FREE WHITEWATER

Boo! Scariest Things in Whitewater, 2016



Here’s the tenth annual FREE WHITEWATER list of the scariest things in Whitewater for 2016. The 2007, 2008, 2009, 2010, 2011, 2012, 2013, 2014, and 2015 editions are available for comparison.

The list runs in reverse order, from mildly frightening to truly scary.

10. It’s Gremlins. Ordinarily, people assume that the success or failure of government policy rests with government officials. That makes sense, and follows thousands of years in which history has assigned responsibility and accountability to those who hold power.

Listen in Whitewater, however, and you’ll hear that our several challenges come from the location of the city, the people in the city, the people outside the city, the people who might once have heard about the city, or capitalists, socialists, Methodists, whatever…

None of that is true.

The truth is that things go wrong in Whitewater because tiny gremlins interfere with otherwise self-promoting noble efforts of taxpayer-supported bureaucrats public servants to advance this community.

The existence of these creatures has been known for over seventy years, but seldom publicized to avoid widespread panic in the city.

I’ve obtained documentary footage that Warner Bros. produced in 1943 for the United States Government, so that Pres. Roosevelt and leading figures in the nation might better understand the gremlin threat. They’re devious little creatures, to be sure.

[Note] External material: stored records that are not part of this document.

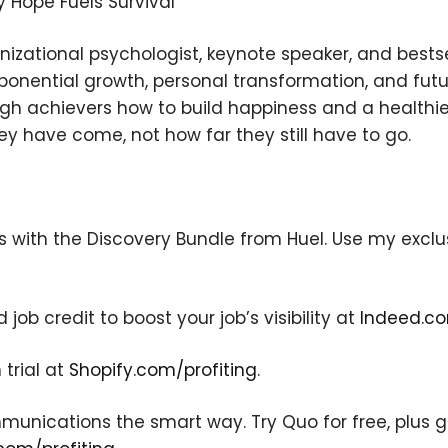
hy Hope Fuels Survival
nizational psychologist, keynote speaker, and bestse
ponential growth, personal transformation, and futu
gh achievers how to build happiness and a healthi
y have come, not how far they still have to go.
×
s with the Discovery Bundle from Huel. Use my exclus
Subscribe to the Young
ob credit to boost your job’s visibility at
Indeed.co
and Profiting Newsletter!
 trial at
Shopify.com/profiting
.
Get access to YAP's Deal of the Week and
latest insights on upcoming episodes, tips,
insights, and more!
nications the smart way. Try Quo for free, plus get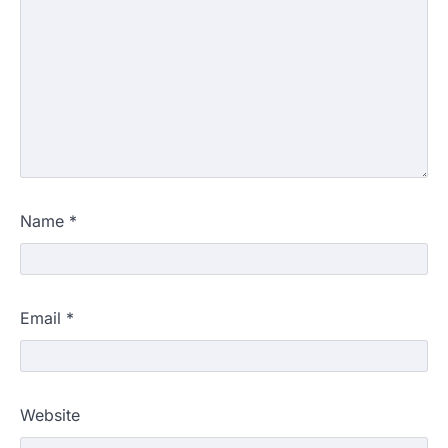
Name
*
Email
*
Website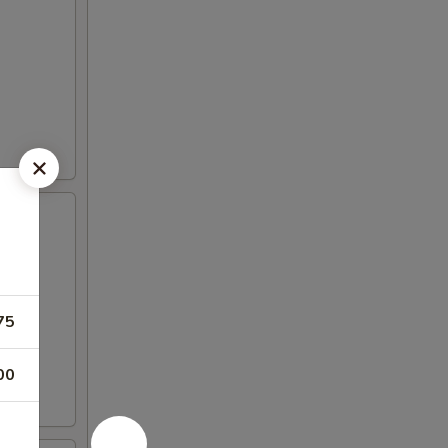
75
00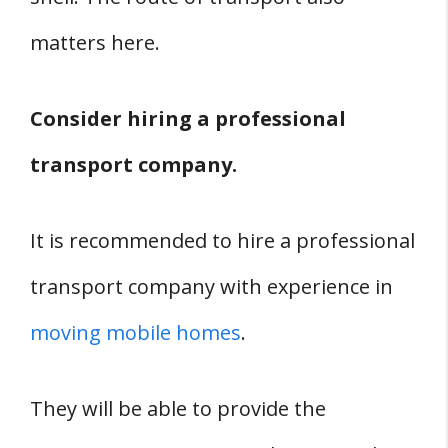
matters here.
Consider hiring a professional
transport company.
It is recommended to hire a professional
transport company with experience in
moving mobile homes
.
They will be able to provide the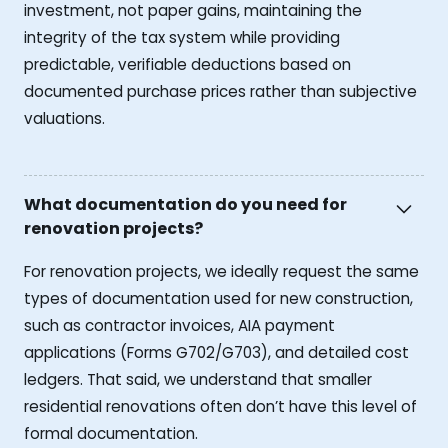
investment, not paper gains, maintaining the
integrity of the tax system while providing
predictable, verifiable deductions based on
documented purchase prices rather than subjective
valuations.
What documentation do you need for
renovation projects?
For renovation projects, we ideally request the same
types of documentation used for new construction,
such as contractor invoices, AIA payment
applications (Forms G702/G703), and detailed cost
ledgers. That said, we understand that smaller
residential renovations often don’t have this level of
formal documentation.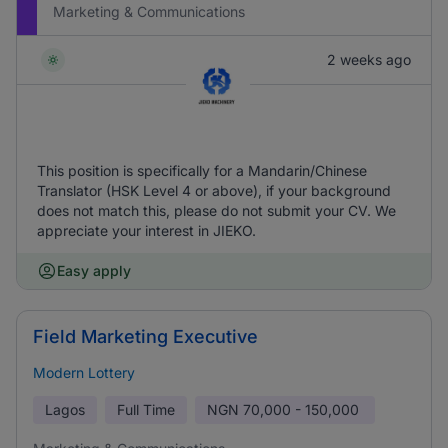
Marketing & Communications
2 weeks ago
This position is specifically for a Mandarin/Chinese
Translator (HSK Level 4 or above), if your background
does not match this, please do not submit your CV. We
appreciate your interest in JIEKO.
Easy apply
Field Marketing Executive
Modern Lottery
Lagos
Full Time
NGN
70,000 - 150,000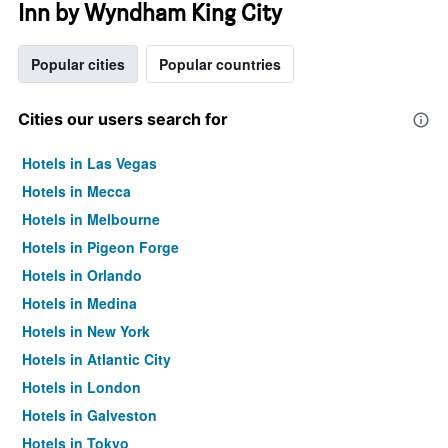
Inn by Wyndham King City
Popular cities
Popular countries
Cities our users search for
Hotels in Las Vegas
Hotels in Mecca
Hotels in Melbourne
Hotels in Pigeon Forge
Hotels in Orlando
Hotels in Medina
Hotels in New York
Hotels in Atlantic City
Hotels in London
Hotels in Galveston
Hotels in Tokyo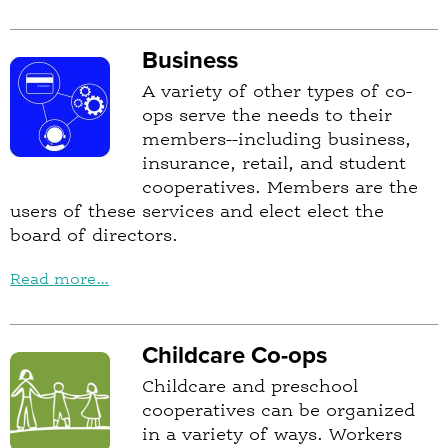
Business
A variety of other types of co-
ops serve the needs to their
members--including business,
insurance, retail, and student
cooperatives. Members are the
users of these services and elect elect the
board of directors.
Read more...
Childcare Co-ops
Childcare and preschool
cooperatives can be organized
in a variety of ways. Workers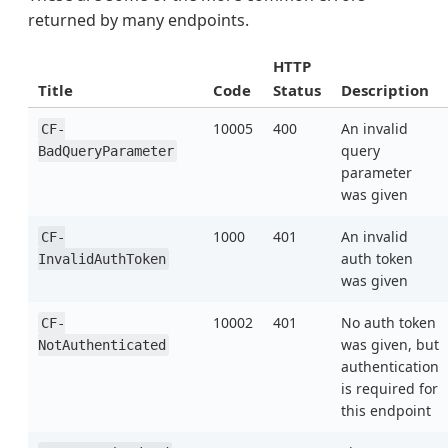
returned by many endpoints.
HTTP
Title
Code
Status
Description
10005
400
An invalid
CF-
query
BadQueryParameter
parameter
was given
1000
401
An invalid
CF-
auth token
InvalidAuthToken
was given
10002
401
No auth token
CF-
was given, but
NotAuthenticated
authentication
is required for
this endpoint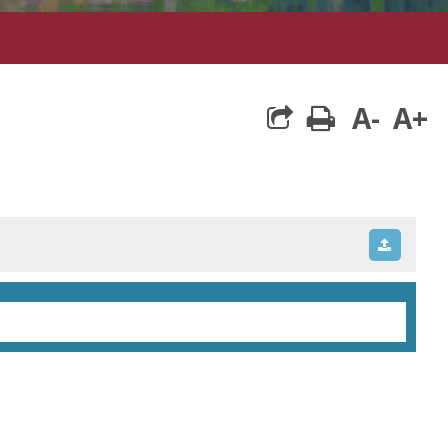
A-
A+
print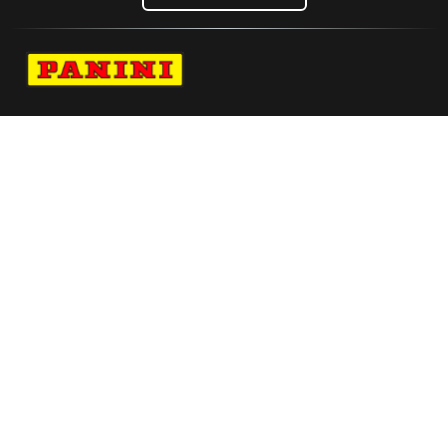
Navigate to Panini's Official Twitter page 
Navigate to Panini's Official Facebook p
Navigate to Panini's Official Instagra
Navigate to Panini's Official YouTu
Navigate to Panini's Official TikT
About panini
help
Terms
resources
More from Panini America
Pi Bstewart 0214 26wnba Metallic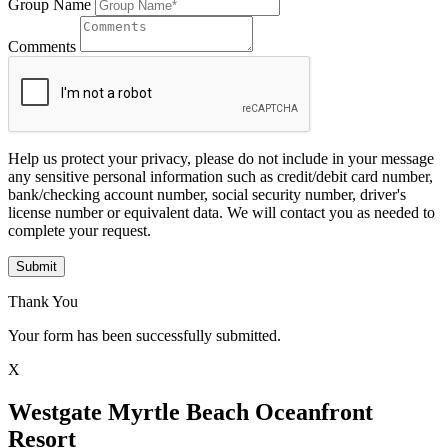
Group Name
Comments
Help us protect your privacy, please do not include in your message
any sensitive personal information such as credit/debit card number,
bank/checking account number, social security number, driver's
license number or equivalent data. We will contact you as needed to
complete your request.
Submit
Thank You
Your form has been successfully submitted.
X
Westgate Myrtle Beach Oceanfront
Resort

CAUTION: THIS FOOTAGE IS NOT FOR THOSE WITH NERVOUS DISPOSITIONS.
YOU HAVE BEEN WARNED.
Accountability, shamountability… it’s been gremlins all along.

9. Potholes.  Back again as a problem, and at this rate it might as well become a perennial. Whitewater’s spending often looks like that of a fashion model, who purchases clothes to look good but forgets (or doesn’t care) to eat properly. A building here, a building there, but few jobs from them and few good roads from place to place.

It screams to visitors: the fundamentals aren’t right.

8. Opinion.  It’s as though officials were too fearful to find it on their own.  In a small Midwestern town, it somehow takes a survey company, or a polling company, to let officials know what residents would like.  No one can ask on his or her own?  What’s the point of being an insider – a sophisticated, highly-connected, smooth-talking swell – if one does not know in one’s very bones what the community wants?

The Founders didn’t have School Perceptions or Polco for their towns, let alone their colonies, but they were able to gauge community sentiment well enough.  We don’t need a knock-off version of Gallup to get the job done.

hush_puppy_shoe

    Perfect for exploring the town that pays one’s salary.

For a small amount per person, full-time leaders in this city should be outfitted with a pair of stylish and comfortable Hush Puppies, and told to walk about and see the town in which most of them live.

All it takes is a willingness to walk around – unobtrusively – and listen to what people are saying, and to watch how residents and visitors shop in town.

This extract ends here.